Assigned task
Using the entries below, restate word for word only the lines from the one with "TODOS LOS MEDIOS DE PAGO" to the final line, leaving the pictures out.

Records from a collection
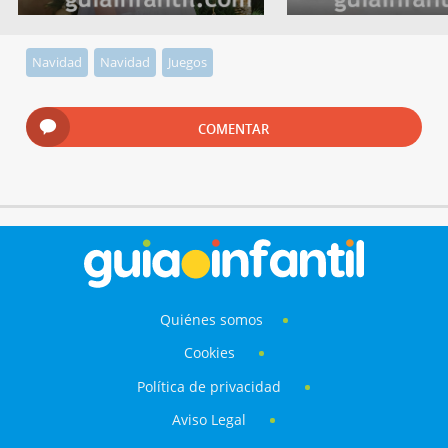
Navidad
Navidad
Juegos
COMENTAR
Quiénes somos
Cookies
Política de privacidad
Aviso Legal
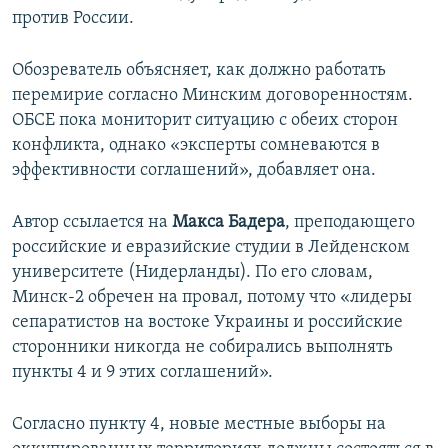
против России.
Обозреватель объясняет, как должно работать
перемирие согласно Минским договоренностям.
ОБСЕ пока мониторит ситуацию с обеих сторон
конфликта, однако «эксперты сомневаются в
эффективности соглашений», добавляет она.
Автор ссылается на
Макса Бадера
, преподающего
российские и евразийские студии в Лейденском
университете (Нидерланды). По его словам,
Минск-2 обречен на провал, потому что «лидеры
сепаратистов на востоке Украины и российские
сторонники никогда не собирались выполнять
пункты 4 и 9 этих соглашений».
Согласно пункту 4, новые местные выборы на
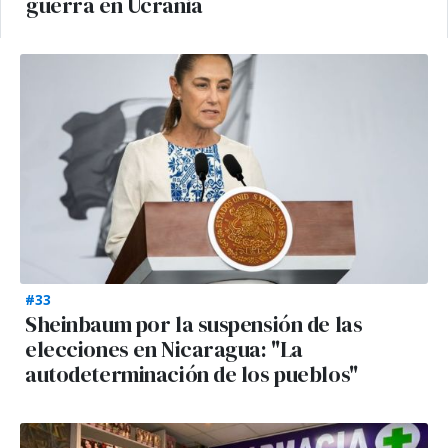
guerra en Ucrania
#33
Sheinbaum por la suspensión de las
elecciones en Nicaragua: "La
autodeterminación de los pueblos"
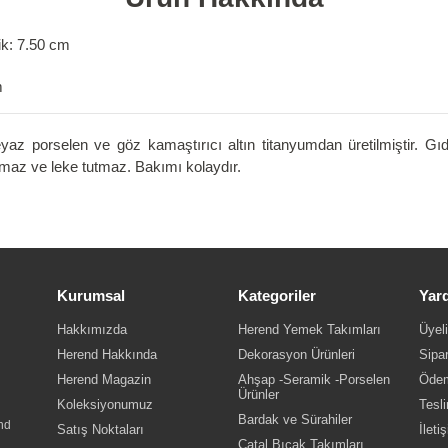
ik: 7.50 cm
m
eyaz porselen ve göz kamaştırıcı altın titanyumdan üretilmiştir. G
armaz ve leke tutmaz. Bakımı kolaydır.
Kurumsal
Kategoriler
Yar
Hakkımızda
Herend Yemek Takımları
Üyeli
Herend Hakkında
Dekorasyon Ürünleri
Sipar
Herend Magazin
Ahşap -Seramik -Porselen
Ödem
Ürünler
Koleksiyonumuz
Tesli
Bardak ve Sürahiler
nd
Satış Noktaları
İleti
Çatal Bıçak Takımları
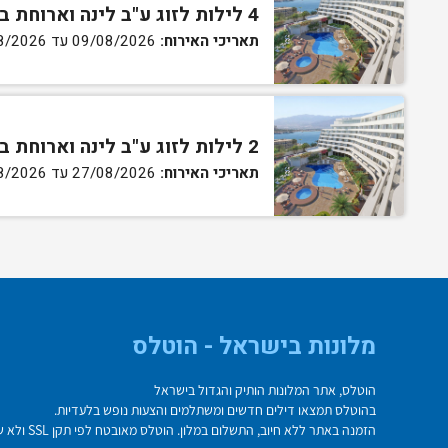
4 לילות לזוג ע"ב לינה וארוחת בוקר בחדר קלאסיק
תאריכי האירוח:
09/08/2026 עד 13/08/2026
2 לילות לזוג ע"ב לינה וארוחת בוקר בחדר קלאסיק
תאריכי האירוח:
27/08/2026 עד 30/08/2026
מלונות בישראל - הוטלס
הוטלס, אתר המלונות הותיק והגדול בישראל
בהוטלס תמצאו דילים חדשים ומשתלמים והצעות נופש בלעדיות.
הזמנה באתר ללא חיוב, התשלום במלון. הוטלס מאובטח לפי תקן SSL ולא שומר על פרטי כרטיס האשראי בשרת.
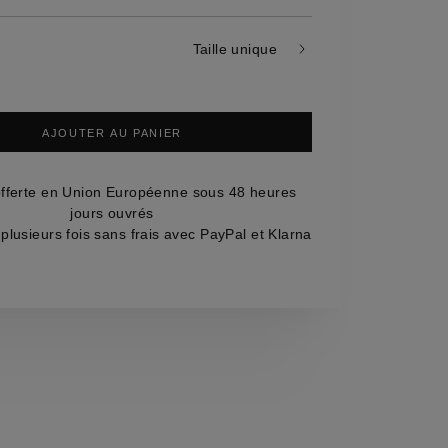
s
mes
Taille unique
AJOUTER AU PANIER
offerte en Union Européenne sous 48 heures
jours ouvrés
plusieurs fois sans frais avec PayPal et Klarna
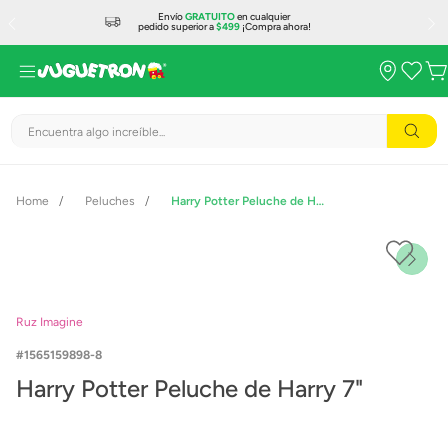
Envío
GRATUITO
en cualquier
pedido superior a
$499
¡Compra ahora!
Encuentra algo increíble...
Peluches
Harry Potter Peluche de Harry 7"
Ruz Imagine
1565159898-8
Harry Potter Peluche de Harry 7"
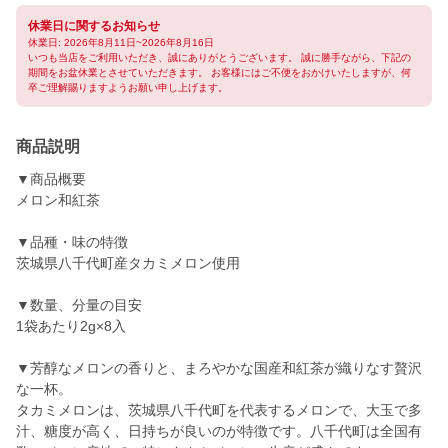
休業日に関するお知らせ
休業日: 2026年8月11日~2026年8月16日
いつも当店をご利用いただき、誠にありがとうございます。 誠に勝手ながら、下記の
期間をお盆休業とさせていただきます。 お客様にはご不便をおかけいたしますが、何
卒ご理解賜りますようお願い申し上げます。
商品説明
▼商品概要
メロン和紅茶
▼品種・味の特徴
茨城県八千代町産タカミメロン使用
▼数量、分量の目安
1袋あたり2g×8入
▼芳醇なメロンの香りと、まろやかな国産和紅茶が織りなす贅沢
な一杯。
タカミメロンは、茨城県八千代町を代表するメロンで、大玉で多
汁、糖度が高く、日持ちが良いのが特徴です。八千代町は全国有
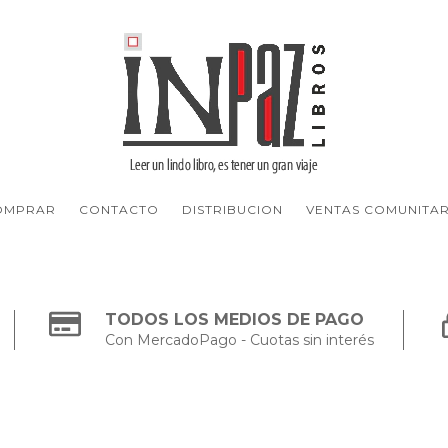
OMPRAR
CONTACTO
DISTRIBUCION
VENTAS COMUNITAR
TODOS LOS MEDIOS DE PAGO
Con MercadoPago - Cuotas sin interés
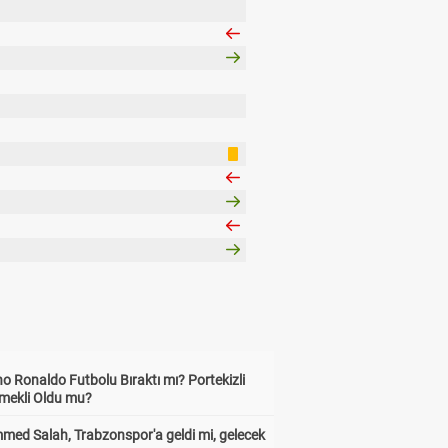
no Ronaldo Futbolu Bıraktı mı? Portekizli
Emekli Oldu mu?
ed Salah, Trabzonspor'a geldi mi, gelecek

Reply to the task
TODOS LOS MEDIOS DE PAGO
Con MercadoPago - Cuotas sin interés
no Ronaldo Futbolu Bıraktı mı? Portekizli
Emekli Oldu mu?
ed Salah, Trabzonspor'a geldi mi, gelecek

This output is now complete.